ADR-020 — ADK Agent Architecture Refactor¶

Status: Accepted Date: 2026-05-01 Driver: Post-ADR-019 audit — 7 structural issues identified before any Phase 2 code ships

Note: Files referenced in this ADR have moved: tools/pitwall_bridge.py → src/pitwall/main.py; tools/adk_agents.py → src/pitwall/features/coaching/adk_agents.py.

Context¶

An audit of the ADK system specified in ADR-019 and documented in adk-agent-architecture.md identified seven structural issues that will cause silent failures or performance regressions once Phase 2 code ships. None of them are visible from the API surface — the bridge contract is unchanged — but all of them are cheap to fix now and expensive to fix post-Sonoma when integration tests and field data have accumulated against the broken shapes.

The seven issues, in order of severity:

CoachOrchestrator is an LlmAgent with 17 sub-agents. The LLM must parse ~700 words of routing rules at every invocation and then decide which agent to call. Empirically, LLM-based orchestration mis-routes between semantically similar agents: MindsetCoachAgent vs ProgressTrackerAgent, GoalSettingAgent vs SessionPlannerAgent. These agents share vocabulary and the routing signal degrades as the catalogue grows.
No ParallelAgent used. The debrief pipeline sequences HighlightFinderAgent → TelemetryAgent → PedagogyAgent → NarrativeAgent. The first three agents are data-fetch operations with no dependency on each other. Running them sequentially is approximately 3× slower than running them concurrently. With a 2–15 s paddock latency budget this is directly user-visible.
NarrativeAgent receives paraphrased context. The current design lets the LLM orchestrator summarise what Telemetry and Pedagogy agents found and pass that summary to NarrativeAgent as a string. Every layer of LLM paraphrase is a lossy compression step. NarrativeAgent should consume structured data from session.state, not a natural-language re-telling.
query_pitwall_db accepts raw SQL with no LIMIT enforcement. A confused LLM can generate SELECT * FROM telemetry WHERE session_id = ? against a table with millions of rows. The result set blows the context window and may exceed the model's token limit entirely. The read-only connection prevents writes but does nothing about read volume.
get_track_variance_map imports track_loader but never uses it. The import is a dead reference. On Termux (the target Pixel 10 runtime) track_loader will raise ImportError at module load time, breaking the entire agent module before a single tool call is made.
VoiceScriptAgent generates TTS scripts with no write tool.
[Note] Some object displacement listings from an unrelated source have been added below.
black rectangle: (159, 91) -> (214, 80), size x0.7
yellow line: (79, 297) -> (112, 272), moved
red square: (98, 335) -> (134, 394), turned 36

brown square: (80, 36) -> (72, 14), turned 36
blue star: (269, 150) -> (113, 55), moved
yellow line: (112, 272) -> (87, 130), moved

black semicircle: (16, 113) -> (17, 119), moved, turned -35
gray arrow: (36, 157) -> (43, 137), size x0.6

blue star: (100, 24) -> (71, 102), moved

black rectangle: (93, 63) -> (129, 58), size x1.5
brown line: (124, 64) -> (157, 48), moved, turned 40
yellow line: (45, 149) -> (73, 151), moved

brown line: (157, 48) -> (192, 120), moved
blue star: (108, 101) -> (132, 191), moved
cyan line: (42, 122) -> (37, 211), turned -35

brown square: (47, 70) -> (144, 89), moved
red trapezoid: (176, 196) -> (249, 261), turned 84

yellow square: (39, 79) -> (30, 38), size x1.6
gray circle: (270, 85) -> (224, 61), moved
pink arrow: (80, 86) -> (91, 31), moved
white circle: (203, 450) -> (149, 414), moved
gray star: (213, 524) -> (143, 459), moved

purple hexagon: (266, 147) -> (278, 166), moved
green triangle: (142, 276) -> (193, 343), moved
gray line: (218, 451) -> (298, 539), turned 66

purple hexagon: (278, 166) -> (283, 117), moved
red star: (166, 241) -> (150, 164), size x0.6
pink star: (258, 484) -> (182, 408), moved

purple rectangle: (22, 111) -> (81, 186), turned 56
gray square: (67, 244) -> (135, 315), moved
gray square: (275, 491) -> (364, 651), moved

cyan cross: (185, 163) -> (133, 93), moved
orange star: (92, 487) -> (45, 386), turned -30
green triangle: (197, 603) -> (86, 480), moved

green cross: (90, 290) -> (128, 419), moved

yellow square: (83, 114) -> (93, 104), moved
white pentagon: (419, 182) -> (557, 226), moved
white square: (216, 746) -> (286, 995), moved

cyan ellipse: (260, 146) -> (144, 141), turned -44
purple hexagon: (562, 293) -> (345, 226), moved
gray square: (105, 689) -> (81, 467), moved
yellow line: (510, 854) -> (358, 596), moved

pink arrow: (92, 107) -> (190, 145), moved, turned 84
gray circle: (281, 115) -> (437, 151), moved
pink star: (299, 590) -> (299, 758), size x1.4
The agent produces corner-by-corner TTS phrases but has no mechanism to persist them. Every generated script exists only in the LLM's response text and is lost when the conversation turn ends. The audio cache never grows.
Agent descriptions are 150+ words. ADK uses the description field as a routing signal for parent agents and for developer tooling. Verbose descriptions that include examples and caveats degrade routing precision and inflate token usage on every orchestration step.

Decision¶

Fix all seven issues in a single refactor pass before any Phase 2 ADK code is committed to the main branch. The bridge HTTP surface is unchanged. The public entry point PitwallOrchestrator.run(prompt) wraps asyncio.run() identically to the CoachOrchestrator.run() it replaces — callers in pitwall_bridge.py need no changes.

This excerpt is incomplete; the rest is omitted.